Redskins officials reassure lawmakers

January 15, 1994|By James M. Coram | James M. Coram,Staff Writer

The tune that representatives of professional football magnate Jack Kent Cooke presented to the Howard County Council yesterday was music to council members' ears.

The county would share the benefits but not the costs of having the Washington Redskins professional football team play in a Laurel stadium built by Mr. Cooke, council members were told.

In addition to paying construction costs of $160 million for a 78,600-seat stadium adjacent to Laurel Race Course, Mr. Cooke and the Redskins organization have also set aside $36 million for road improvements, project manager Walter Lynch told the council.

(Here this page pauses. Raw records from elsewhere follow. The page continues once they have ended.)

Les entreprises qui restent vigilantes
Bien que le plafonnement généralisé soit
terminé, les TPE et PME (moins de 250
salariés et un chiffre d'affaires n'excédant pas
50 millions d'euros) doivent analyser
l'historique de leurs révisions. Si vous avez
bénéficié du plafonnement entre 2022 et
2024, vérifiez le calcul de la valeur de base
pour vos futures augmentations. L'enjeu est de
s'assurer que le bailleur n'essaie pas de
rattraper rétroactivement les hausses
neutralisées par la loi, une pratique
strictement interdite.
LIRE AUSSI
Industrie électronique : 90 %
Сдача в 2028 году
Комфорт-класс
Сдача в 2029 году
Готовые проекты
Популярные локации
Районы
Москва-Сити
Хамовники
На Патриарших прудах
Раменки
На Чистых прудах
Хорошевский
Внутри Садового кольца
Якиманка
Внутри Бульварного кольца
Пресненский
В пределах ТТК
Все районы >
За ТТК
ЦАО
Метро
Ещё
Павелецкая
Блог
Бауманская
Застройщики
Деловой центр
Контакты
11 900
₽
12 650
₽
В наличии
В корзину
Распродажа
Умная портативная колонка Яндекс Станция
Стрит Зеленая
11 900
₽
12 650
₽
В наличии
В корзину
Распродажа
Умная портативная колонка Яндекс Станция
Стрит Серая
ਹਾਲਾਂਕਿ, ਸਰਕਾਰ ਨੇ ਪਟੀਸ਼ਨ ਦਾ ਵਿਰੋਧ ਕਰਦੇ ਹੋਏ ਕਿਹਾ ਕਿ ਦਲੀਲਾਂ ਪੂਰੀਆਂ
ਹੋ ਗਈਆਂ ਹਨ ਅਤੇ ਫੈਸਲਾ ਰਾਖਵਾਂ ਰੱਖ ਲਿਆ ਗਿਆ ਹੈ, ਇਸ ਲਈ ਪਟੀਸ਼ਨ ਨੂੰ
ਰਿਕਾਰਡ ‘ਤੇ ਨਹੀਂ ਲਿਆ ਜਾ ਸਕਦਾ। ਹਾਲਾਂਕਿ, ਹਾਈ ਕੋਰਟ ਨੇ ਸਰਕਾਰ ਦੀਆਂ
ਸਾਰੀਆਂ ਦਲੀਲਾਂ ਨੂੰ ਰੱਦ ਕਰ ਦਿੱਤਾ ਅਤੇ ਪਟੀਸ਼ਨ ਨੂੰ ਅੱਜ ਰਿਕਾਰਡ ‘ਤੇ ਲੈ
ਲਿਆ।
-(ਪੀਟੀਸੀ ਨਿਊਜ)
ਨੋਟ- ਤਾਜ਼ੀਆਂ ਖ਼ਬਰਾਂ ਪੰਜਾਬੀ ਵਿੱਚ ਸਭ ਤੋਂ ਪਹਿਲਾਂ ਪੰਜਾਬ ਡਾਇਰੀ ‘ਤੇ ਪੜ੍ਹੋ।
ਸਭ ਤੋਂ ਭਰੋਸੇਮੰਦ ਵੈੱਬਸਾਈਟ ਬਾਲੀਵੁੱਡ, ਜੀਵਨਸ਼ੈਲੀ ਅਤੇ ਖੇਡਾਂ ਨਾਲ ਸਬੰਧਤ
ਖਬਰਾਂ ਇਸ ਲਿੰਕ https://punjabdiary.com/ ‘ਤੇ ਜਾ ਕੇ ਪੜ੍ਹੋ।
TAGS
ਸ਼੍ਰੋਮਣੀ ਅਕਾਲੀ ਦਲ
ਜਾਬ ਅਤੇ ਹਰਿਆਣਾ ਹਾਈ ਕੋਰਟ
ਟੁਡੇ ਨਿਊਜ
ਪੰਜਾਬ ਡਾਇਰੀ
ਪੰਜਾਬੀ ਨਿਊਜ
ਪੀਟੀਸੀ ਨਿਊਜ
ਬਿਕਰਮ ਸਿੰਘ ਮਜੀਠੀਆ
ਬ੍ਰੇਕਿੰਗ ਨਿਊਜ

Stadium planners will look at 70 intersections in the county as candidates for possible improvement, Mr. Lynch said. He said an airplane will take aerial photographs in the next week and traffic counters will conduct surveys over the next few months.

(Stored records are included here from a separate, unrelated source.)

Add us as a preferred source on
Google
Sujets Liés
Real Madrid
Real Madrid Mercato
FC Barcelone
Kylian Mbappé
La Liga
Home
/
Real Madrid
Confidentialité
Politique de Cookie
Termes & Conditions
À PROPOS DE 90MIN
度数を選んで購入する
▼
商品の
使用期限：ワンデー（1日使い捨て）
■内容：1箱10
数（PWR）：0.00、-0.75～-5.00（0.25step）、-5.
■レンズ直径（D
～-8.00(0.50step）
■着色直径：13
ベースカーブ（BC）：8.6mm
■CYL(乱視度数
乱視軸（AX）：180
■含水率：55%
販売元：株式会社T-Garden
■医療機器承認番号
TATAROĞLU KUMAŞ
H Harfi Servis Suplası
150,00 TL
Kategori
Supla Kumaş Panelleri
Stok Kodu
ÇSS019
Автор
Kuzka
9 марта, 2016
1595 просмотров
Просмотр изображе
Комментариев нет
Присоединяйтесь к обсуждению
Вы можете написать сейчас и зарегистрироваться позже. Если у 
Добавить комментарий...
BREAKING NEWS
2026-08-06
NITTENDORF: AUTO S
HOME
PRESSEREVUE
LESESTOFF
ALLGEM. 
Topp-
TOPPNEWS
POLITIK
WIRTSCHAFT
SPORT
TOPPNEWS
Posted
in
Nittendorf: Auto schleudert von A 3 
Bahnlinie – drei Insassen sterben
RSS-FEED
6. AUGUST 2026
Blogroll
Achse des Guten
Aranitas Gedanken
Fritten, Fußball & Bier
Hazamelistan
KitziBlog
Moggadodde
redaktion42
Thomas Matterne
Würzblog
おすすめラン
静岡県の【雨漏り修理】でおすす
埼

The impact on existing roads would be minimal because the Redskins would control parking and set up predetermined entrance and exit routes, Mr. Lynch said. "We know where our fans are coming from," he said. "We can direct people to get to the facility."

All 23,000 parking spaces proposed for the stadium would be sold at the same time ticket-holders ordered season tickets, he said. No other on-site parking would be available.

Parking space purchasers would have a specific parking assignment imprinted on their game ticket and would be given travel directions from their point of origin. They would not be allowed to park elsewhere.

Everyone else would have to use rapid transit, Mr. Lynch said. Fans could take one of 300 buses or ride the Maryland Rail Commuter Service train. The train would stop at a platform 1,700 feet from the stadium.

"It is in our best interests [to require most spectators to] use mass transit" to eliminate traffic congestion and comply with Clean Air Act standards, said attorney Alan M. Rifkin, an Annapolis lobbyist with close ties to Gov. William Donald Schaefer.

Residents also need not worry about the stadium being used as a site for rock concerts, he said.

"The turf alone costs $2 million," Mr. Rifkin said. "We will do nothing that violates that turf. It will have limited use. It's not going to be a rock concert hall."

He sees the proposed stadium as a potential site for Army-Navy football games.